The EU’s biggest problem? A change in attitude

Emanuel Adamiak, Blogger

As the New Year’s celebrations are slowly falling into oblivion, we are brought back to reality. For Europe, more specifically the European Union, it is a harsh one. In 2018, it faced the Brexit drama, mass protests against reforms in France and a rise of authoritarianism in most parts of the Union. The EU has taken a hit from all of these problems, but the really concerning issue is a different and one that has to be dealt with in 2019.

In 1951, just six years after the end of World War II, six European countries (France, Germany, Italy, Belgium, Luxembourg and the Netherlands) decided to put their heavy industries, namely coal and steel, under a common management, signing the treaty establishing the European Coal and Steel Community (ECSC). This way none of them could produce large amounts of weapons to start a war against one another again. The tumultuous past in the mind, the treaty was designed to bring unity and peace to a formerly divided area.

The agreement worked and every member state of the ECSC would prosper in the next couple of decades. Over time, more countries wanted to be part of a more united Europe and, until 1986, six more countries joined. Seven years later, a new treaty was signed, and the European Union was officially established.

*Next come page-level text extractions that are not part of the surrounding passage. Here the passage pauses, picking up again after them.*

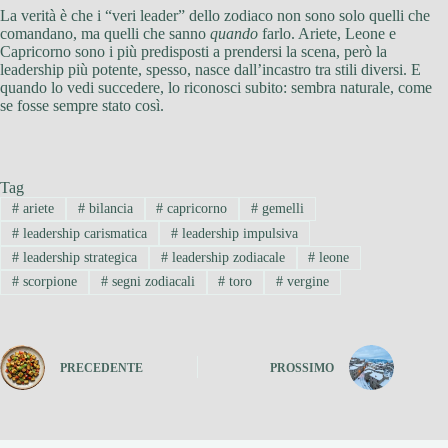
La verità è che i “veri leader” dello zodiaco non sono solo quelli che
comandano, ma quelli che sanno
quando
farlo. Ariete, Leone e
Capricorno sono i più predisposti a prendersi la scena, però la
leadership più potente, spesso, nasce dall’incastro tra stili diversi. E
quando lo vedi succedere, lo riconosci subito: sembra naturale, come
se fosse sempre stato così.
Tag
#
ariete
#
bilancia
#
capricorno
#
gemelli
#
leadership carismatica
#
leadership impulsiva
#
leadership strategica
#
leadership zodiacale
#
leone
#
scorpione
#
segni zodiacali
#
toro
#
vergine
PRECEDENTE
PROSSIMO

Today, the EU has 28 member states and continues to enact new policies. Yet, 74 years after the end of World War II, a conflict that cost millions of people their lives and destroyed entire countries, its citizens are unsatisfied with the EU and are not cherishing its benefits. Peace in Western and Central Europe is thought of as natural and thus, the most valuable gift of the European Union is not seen as such anymore. This is the European Union’s biggest challenge. It needs to show that it is the key to a successful and unified Europe. It must make clear that it is, and always has been, pursuing its biggest goal: keeping peace in Europe.